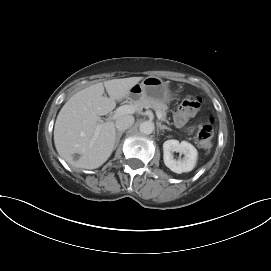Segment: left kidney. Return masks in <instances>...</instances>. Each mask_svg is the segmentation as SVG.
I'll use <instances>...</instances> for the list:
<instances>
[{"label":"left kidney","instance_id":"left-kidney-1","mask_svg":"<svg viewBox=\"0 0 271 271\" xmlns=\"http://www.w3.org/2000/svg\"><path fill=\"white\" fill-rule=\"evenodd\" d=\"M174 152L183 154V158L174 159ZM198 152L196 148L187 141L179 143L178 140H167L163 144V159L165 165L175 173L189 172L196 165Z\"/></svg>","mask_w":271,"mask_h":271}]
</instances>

**What is expected:** Without the pictures, write out every entry precisely as it appears.

**Solved problem:**
Segment: left kidney. Return masks in <instances>...</instances>. Each mask_svg is the segmentation as SVG.
I'll use <instances>...</instances> for the list:
<instances>
[{"label":"left kidney","instance_id":"left-kidney-1","mask_svg":"<svg viewBox=\"0 0 271 271\" xmlns=\"http://www.w3.org/2000/svg\"><path fill=\"white\" fill-rule=\"evenodd\" d=\"M174 152L183 154V158L174 159ZM198 152L196 148L187 141L179 143L178 140H167L163 144V159L165 165L175 173L189 172L196 165Z\"/></svg>","mask_w":271,"mask_h":271}]
</instances>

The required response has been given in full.